■ What the task requires ■
The required result is one figure, the count of lines below with the string "những" in them.

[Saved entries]
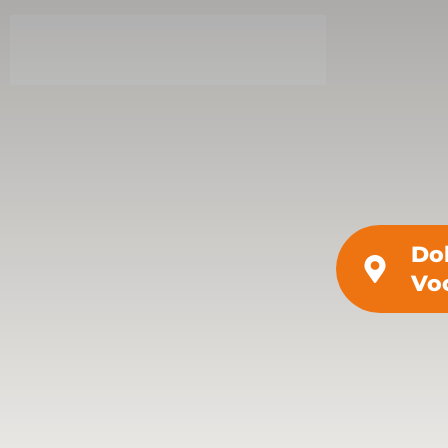
Do
Vo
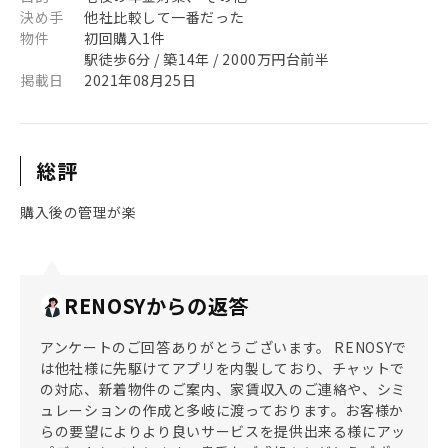
決め手
他社比較して一番だった
物件
初回購入1件
駅徒歩6分 / 築14年 / 2000万円台前半
掲載日
2021年08月25日
総評
購入後の管理が楽
RENOSYからの返答
アンケートのご回答ありがとうございます。 RENOSYで
は他社様に先駆けてアプリを内製しており、チャットで
の対応、新着物件のご案内、家賃収入のご連絡や、シミ
ュレーションの作成と多岐に渡っております。お客様か
らの要望によりより良いサービスを提供出来る様にアッ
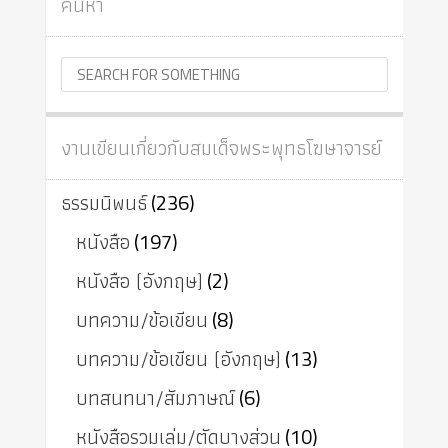
ค้นหา
งานเขียนเกี่ยวกับสมเด็จพระพุทธโฆษาจารย์
ธรรมนิพนธ์
(236)
หนังสือ
(197)
หนังสือ (อังกฤษ)
(2)
บทความ/ข้อเขียน
(8)
บทความ/ข้อเขียน (อังกฤษ)
(13)
บทสนทนา/สัมภาษณ์
(6)
หนังสือรวมเล่ม/ตัดบางส่วน
(10)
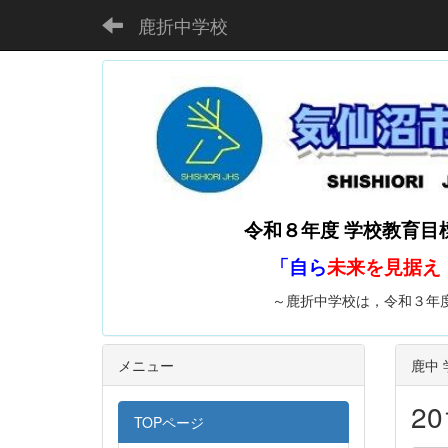
鹿折中学校
令和８年度 学校教育目
「自ら
未来を見据え
～鹿折中学校は，令和３年度 ぼうさい
メニュー
鹿中
2
TOPページ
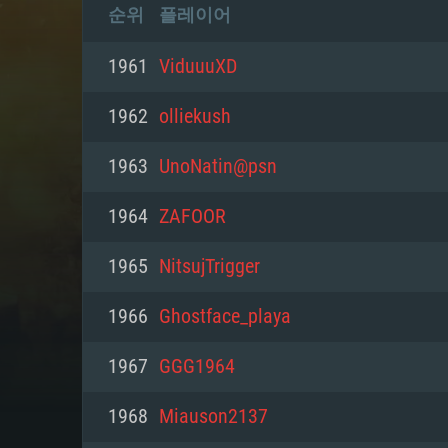
순위
플레이어
1961
ViduuuXD
1962
olliekush
1963
UnoNatin@psn
1964
ZAFOOR
1965
NitsujTrigger
1966
Ghostface_playa
1967
GGG1964
1968
Miauson2137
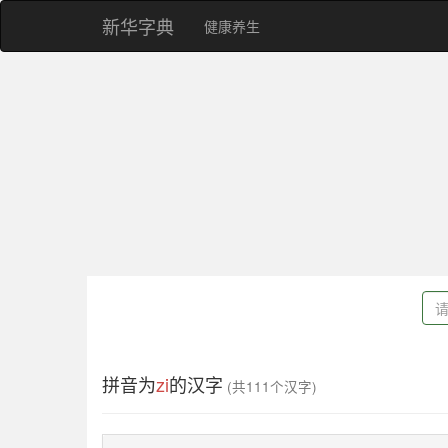
新华字典
健康养生
拼音为
zi
的汉字
(共111个汉字)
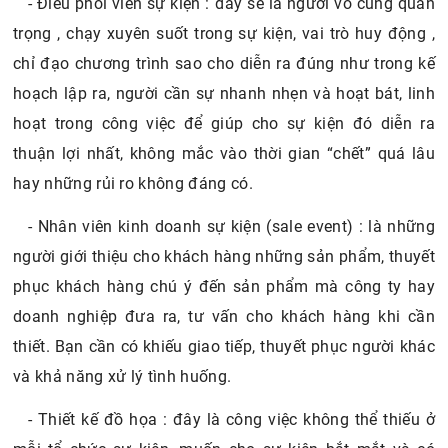
- Điều phối viên sự kiện : đây sẽ là người vô cùng quan
trọng , chạy xuyên suốt trong sự kiện, vai trò huy động ,
chỉ đạo chương trình sao cho diễn ra đúng như trong kế
hoạch lập ra, người cần sự nhanh nhẹn và hoạt bát, linh
hoạt trong công việc để giúp cho sự kiện đó diễn ra
thuận lợi nhất, không mắc vào thời gian “chết” quá lâu
hay những rủi ro không đáng có.
- Nhân viên kinh doanh sự kiện (sale event) : là những
người giới thiệu cho khách hàng những sản phẩm, thuyết
phục khách hàng chú ý đến sản phẩm mà công ty hay
doanh nghiệp đưa ra, tư vấn cho khách hàng khi cần
thiết. Bạn cần có khiếu giao tiếp, thuyết phục người khác
và khả năng xử lý tình huống.
- Thiết kế đồ họa : đây là công việc không thể thiếu ở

■ Result for this exercise ■
3